Your objective -> Every line from the one with "PWM 1400RPM Fan CPU" through the end of the entries below should be written out exactly; the pictures should not.

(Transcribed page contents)
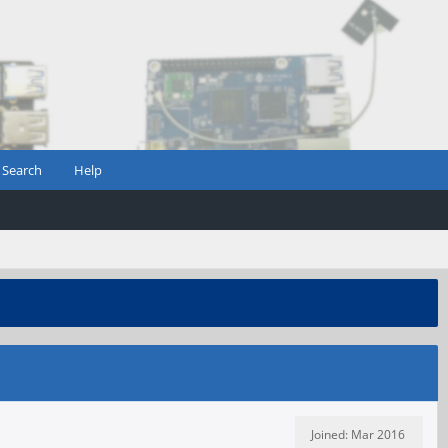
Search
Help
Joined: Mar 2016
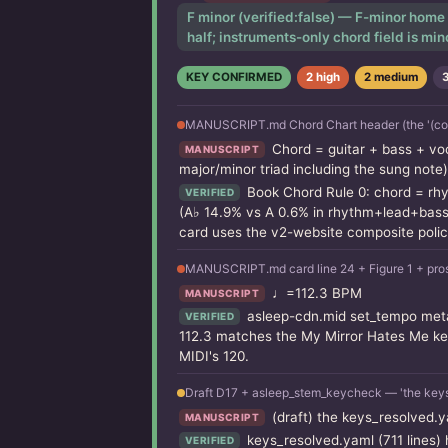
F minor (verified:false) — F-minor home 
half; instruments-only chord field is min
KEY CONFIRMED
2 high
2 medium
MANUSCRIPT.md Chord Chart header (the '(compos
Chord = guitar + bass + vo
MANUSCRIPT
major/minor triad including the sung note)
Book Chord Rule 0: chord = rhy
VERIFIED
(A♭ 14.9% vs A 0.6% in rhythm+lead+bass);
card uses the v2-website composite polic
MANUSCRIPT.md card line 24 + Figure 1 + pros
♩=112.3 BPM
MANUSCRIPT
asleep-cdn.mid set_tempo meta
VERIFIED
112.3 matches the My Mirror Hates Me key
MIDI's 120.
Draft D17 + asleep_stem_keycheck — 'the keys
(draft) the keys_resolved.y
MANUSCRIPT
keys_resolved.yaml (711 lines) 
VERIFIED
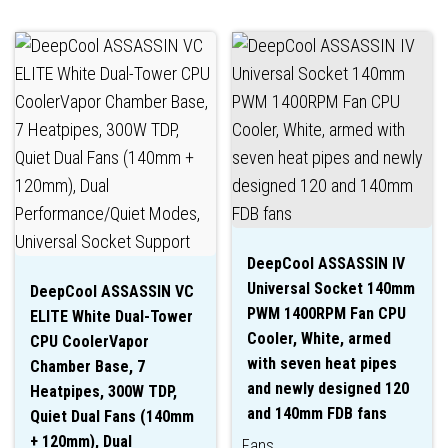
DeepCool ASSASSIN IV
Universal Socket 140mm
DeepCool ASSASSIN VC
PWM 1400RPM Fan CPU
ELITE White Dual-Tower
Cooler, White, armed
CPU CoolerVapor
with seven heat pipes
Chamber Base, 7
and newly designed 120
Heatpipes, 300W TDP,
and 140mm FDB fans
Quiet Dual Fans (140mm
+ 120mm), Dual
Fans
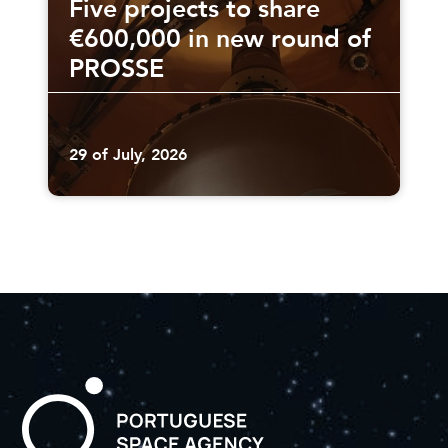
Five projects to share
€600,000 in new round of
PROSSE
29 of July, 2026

Output for this exercise ->
PWM 1400RPM Fan CPU
ELITE White Dual-Tower
Cooler, White, armed
CPU CoolerVapor
with seven heat pipes
Chamber Base, 7
and newly designed 120
Heatpipes, 300W TDP,
and 140mm FDB fans
Quiet Dual Fans (140mm
+ 120mm), Dual
Fans
Five projects to share
€600,000 in new round of
PROSSE
29 of July, 2026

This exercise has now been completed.